A few months ago, while on vacation, the trans on my '04 SuperCrew basically tore itself to bits with no warning (and in a matter of seconds) while cruising down the freeway. It had to be replaced at a cost of over $4,000. There was no repair or rebuilding of the internals possible. The insides looked like the floor of a machine shop - metal shavings everywhere. The planetary gears had ground themselves to bits.

The dealership that did the removal and replacement of the trans diagnosed the cause of the failure as a clogged filter and the resulting starvation of fluid.

The filter on the trans is not the more typical metal screen type. It is more like a fabric/fibrous type material contained within a flat metal canister that has a inlet pipe on one side and an outlet on the other. Looking inside the filter of my failed trans you could see a brown, sticky looking "gunk" that looked a bit like caramel or molasses.

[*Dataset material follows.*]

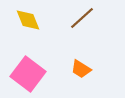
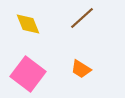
yellow diamond: moved 4 px down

The clog, according to the service manager, was caused by my regular dealer having used a chemical flush package during a trans flush. He advised that when I got home to check my service records and look for an additional charge of about $25 on my 30K service records. That, he said, would be for the chemical solvent package which he described as unnecessary and incompatible with the type of filter used in the trans. He said all it did was just provide more markup for the dealer.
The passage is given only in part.